The IEA raised its estimate of Chinese consumption by 135,000 bpd to 11.9 million bpd for 2016, thanks to sharp rises in imports of mixed aromatics in the first half of this year and better coverage of the independent, or “teapot” refineries.
The IEA said it had more than halved its forecast for non-OPEC supply growth for next year to 220,000 bpd, marking a cut of 255,000 bpd, following the agreement of Russia and 10 other non-OPEC producers to join OPEC’s effort to reduce output and speed up the rebalancing of the market.
The agency said global oil supply rose to a record 98.2 million bpd in November, as OPEC production offset declines elsewhere.
Non-OPEC oil production fell by 160,000 bpd in November to 57.1 million bpd, while OPEC crude output rose by 300,000 bpd to a new record high of 34.2 million bpd, the IEA said.

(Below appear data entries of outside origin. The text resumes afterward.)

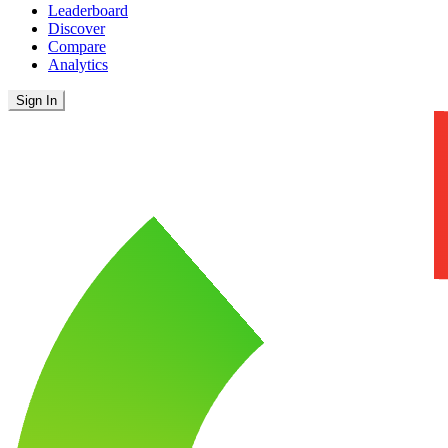
Leaderboard
Discover
Compare
Analytics
Sign In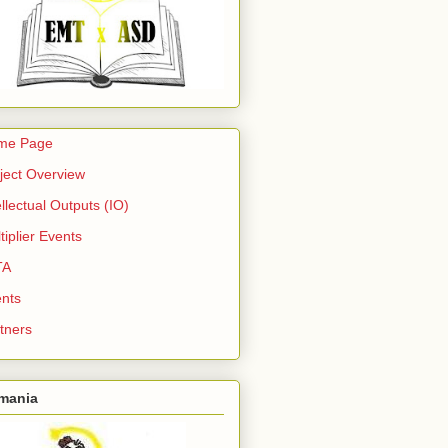
me Page
ject Overview
ellectual Outputs (IO)
tiplier Events
TA
nts
tners
mania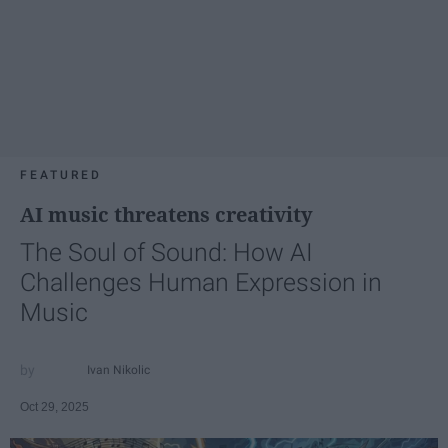
FEATURED
AI music threatens creativity
The Soul of Sound: How AI
Challenges Human Expression in
Music
Ivan Nikolic
Oct 29, 2025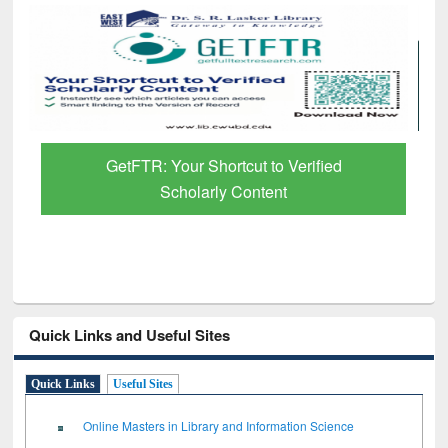
GetFTR: Your Shortcut to Verified
Scholarly Content
Quick Links and Useful Sites
Quick Links
Useful Sites
Online Masters in Library and Information Science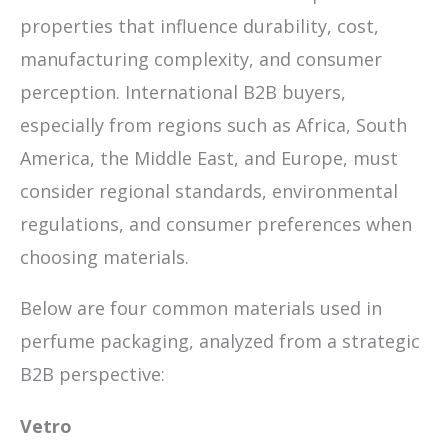
properties that influence durability, cost,
manufacturing complexity, and consumer
perception. International B2B buyers,
especially from regions such as Africa, South
America, the Middle East, and Europe, must
consider regional standards, environmental
regulations, and consumer preferences when
choosing materials.
Below are four common materials used in
perfume packaging, analyzed from a strategic
B2B perspective:
Vetro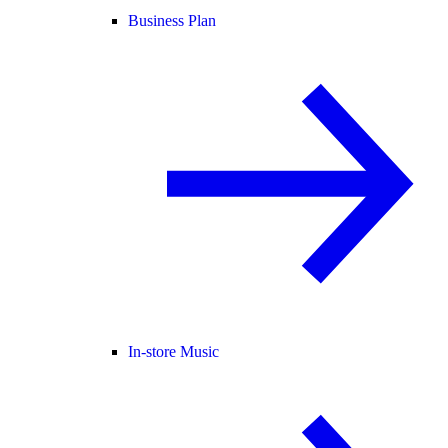
Business Plan
In-store Music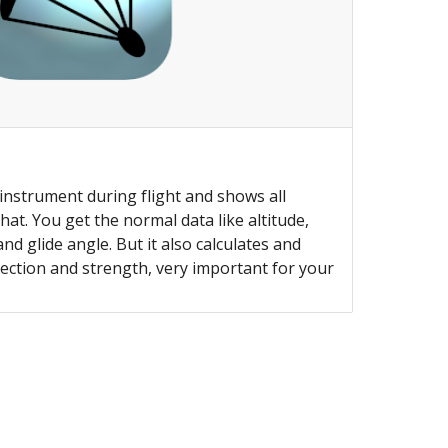
 instrument during flight and shows all
at. You get the normal data like altitude,
nd glide angle. But it also calculates and
ection and strength, very important for your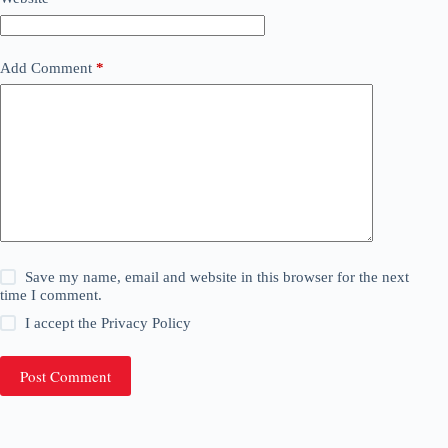
Add Comment
*
Save my name, email and website in this browser for the next
time I comment.
I accept the
Privacy Policy
Post Comment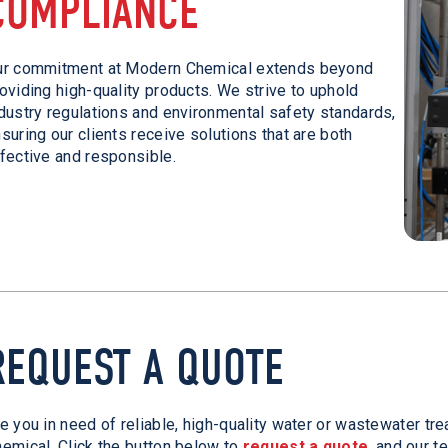
COMPLIANCE
ur commitment at Modern Chemical extends beyond
oviding high-quality products. We strive to uphold
dustry regulations and environmental safety standards,
suring our clients receive solutions that are both
fective and responsible.
REQUEST A QUOTE
e you in need of reliable, high-quality water or wastewater t
emical. Click the button below to
request a quote
, and our t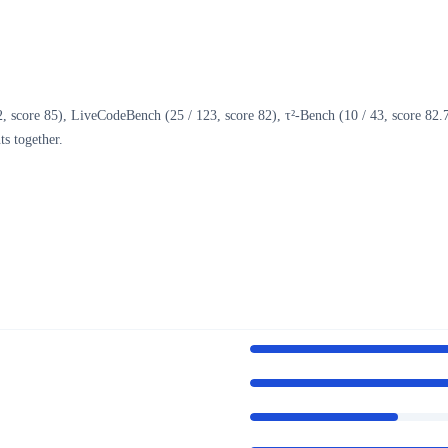
core 85), LiveCodeBench (25 / 123, score 82), τ²-Bench (10 / 43, score 82.71)
s together.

In its last monthly report in November, the IEA warned that without any sort of cut, 2017 could witness another year of “relentless supply growth” from non-OPEC producers.
Crude inventories across the world’s richest nations fell for a third month in a row in October, marking their longest stretch of declines since 2011, and falling by 74.5 million barrels from July’s record 3.102 billion barrels, the IEA said.
“Total OECD stocks of crude and refined products fell (28 million barrels) on downwardly revised (by 13 million barrels) Sept. 16 levels,” energy consultant Tudor Pickering Holt said in a research note, referring to the Organisation for Economic Cooperation and Development, which groups developed countries.
“Over the past three months (July through October), total stocks fell (72 million barrels) versus (the) normal (2 million barrels). According to this arithmetic, the oil market has already rebalanced . . . before OPEC cuts effective Jan. 1.”
IEA chief Fatih Birol told a conference in Prague that higher oil prices would weaken global demand.
“If the price goes up to around $60, we will see investments from the U.S. and elsewhere and we will see a lot of oil coming from the U.S. and other regions,” he said. “Global oil demand growth, with high prices, will be weaker.”